Reviews from

in the past


Personally, I was struggling with the hack-n-slash combos mechanic and changing classes during mid-battle. This is my personal "Dark Souls" game moment. The story itself doesn't offer much aside of it as a pseduo-prequel to the original Final Fantasy. The dialogues have some cringe-worthy moments with cheesy lines. This game was intended and designed to be a serious game while some of the scenes and the line delivery was unintentionally hilarious and meme-worthy materials.

I genuinely have no words to describe the absolute peak that this game is. Probably my favorite version of the FF job system, a story that, while short and simple, really lends itself to its gameplay and characters, and most importantly, is an amazing love story to the entire mainline FF franchise (up until this point at least).

The game's world is based off the world of Final Fantasy 1, but with two major deviations. The biggest deviation is that our main cast members are not the Warriors of light from FF1, and our protagonist, jack Garland, was the easiest one to notice out of the bunch.
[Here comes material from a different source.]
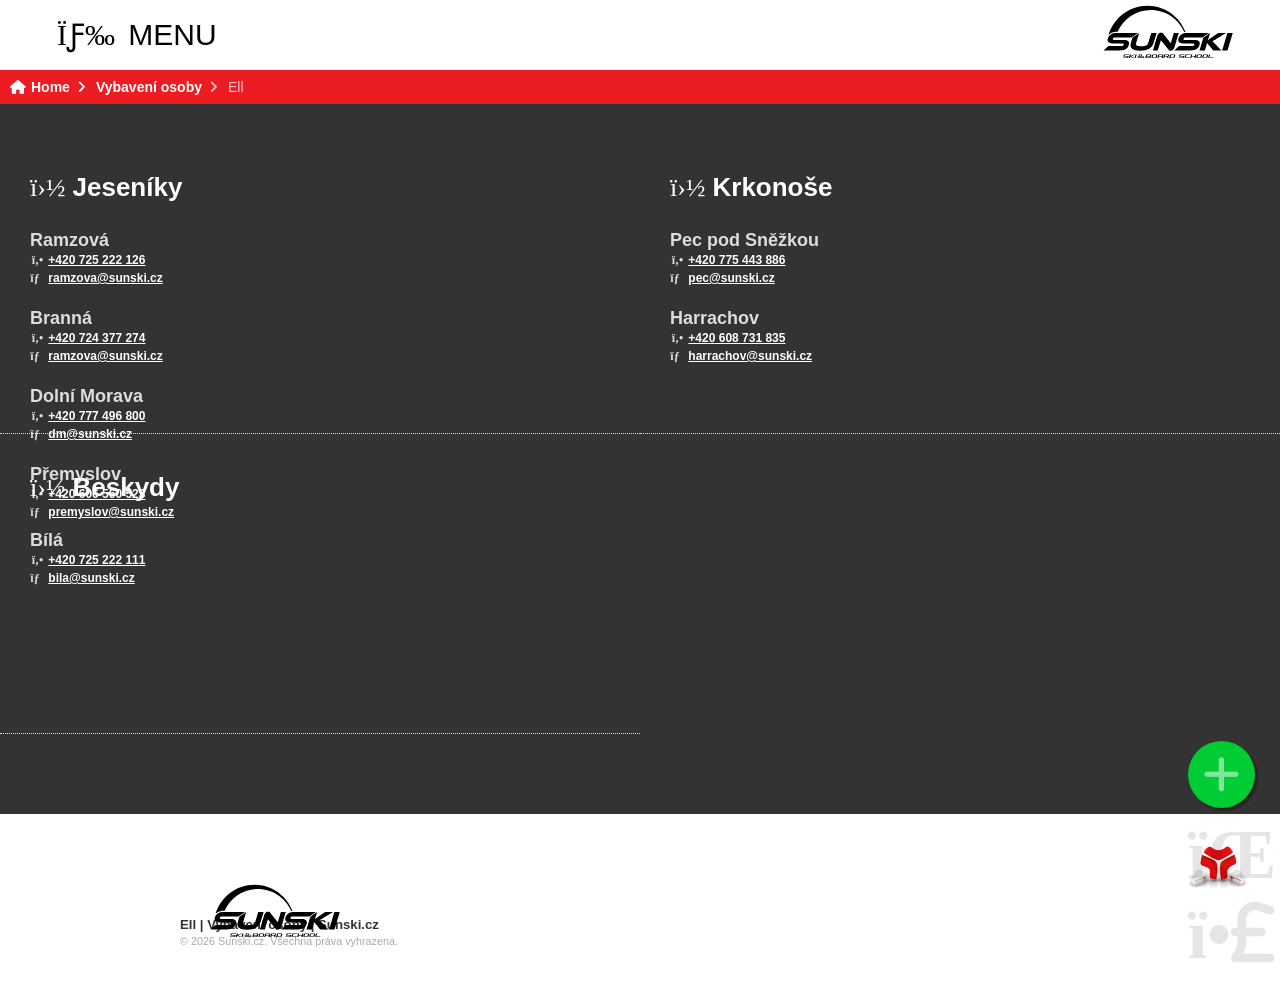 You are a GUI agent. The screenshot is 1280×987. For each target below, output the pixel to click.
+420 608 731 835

Its not really a spoiler, the game never hides his name and pretty much every trailer and developer interview after the first one pretty explicitly said "yeah this is an alternate universe telling an origin story of this world's version of Garland". And it does a great job. For as much as some people found Jack's attitude and nature worthy of joking with, the game directly acknowledges why he is the way he is, explains it, and runs with it. They not only explain who he is, why he and his friends all dress so modern compared to the otherwise fantasy characters in the game, but also his memory problems, thirst for violence against Chaos and most importantly, how he becomes the Big Bad of FF1 when he's the protagonist of this title. And its all done very well despite this not being your traditional FF game. The other major change from FF1 is that every stage in this game is based off a previous Final Fantasy title, called "dimensions" in this game. The Sunken Shrine holding the water crystal is a mako reactor from FF7. The pirates in Pravaoka, instead of being in the town like in FF1, are instead in a nearby cave modelled after Sastasha from FF14, etc.

The gameplay is what you would expect from Team Ninja's action rpgs like Nioh, fast paced and stylish combat with a high skill ceiling, grindy postgame and a lot of build variety, combined with the traditional FF job system. Every job has a unique action that can only be used while playing as that job, like the Thief having the "steal" command that lets you steal an enemy's ability (this is in addition to already being able to steal certain abilities by soul guarding, meaning Thief can be used to create a character built around using enemy skills), or the mage classes being able to use magic. There are also, in addition to the starting jobs, more advanced jobs that you unlock by levelling up the existing jobs, like levelling Lancer to unlock Dragoon, but these advanced jobs aren't just "better" versions of the basic jobs either, as using the previous example, the Dragoon job can use the jump ability, but not the spear throw ability that the lancer has. Dragoon can also use axes, in addition to spears, giving you variety in how to play. You might like to fight with a sword and shield, but as several jobs can use swords and shields, you'll need to pick which job compliments your playstyle the best. This is of course, not even getting into the postgame gear and level grind, or the extra changes made to the combat system with each dlc, (which I will review separately) all of which add to the already expansive buildcrafting that the game has.

There are a few downsides here, some of the sidequests (that can either unlock more sidequests, or crafting options) are hidden within the levels of the game, and while some of them are easy to find, there were two or three that were hidden fairly well, and when the postgame is basically nothing but grinding for better equipment and levelling your jobs to create builds, not having the full crafting system available can seriously affect you. If you don't have the dlc, there's no extra story after you beat the game, you can replay previously completed stages at increasingly difficult difficulties, but that's it. Having some secret bosses or mission modifiers would have made this grind significantly go down better (which the dlc does fix btw, although you'll probably want level 200 gear and nearly maxed out job levels before starting). There's no hub area in the base game, which isn't usually an issue with a game like this, but since the game has optional dialogue with npcs after major story beats, needing to go into a menu to hear it instead of just walking through town is a minor downside. Especially if it would have allowed you to actually see the changes to the world being spoken of.

Without the dlc, this is an AMAZING love letter and tribute to the entire FF series, ending where it all began, with four Warriors of Light setting off to the Chaos Shrine to rescue Princess Sarah from the clutches of the villainous Garland. Closing off the game's story with an amazing conclusion that wraps up jack's storyline and ties it all back in a way that, if they ended it right there, i'm sure nobody would complain.

but WITH the dlc... This might become one of my favorite action games of all time.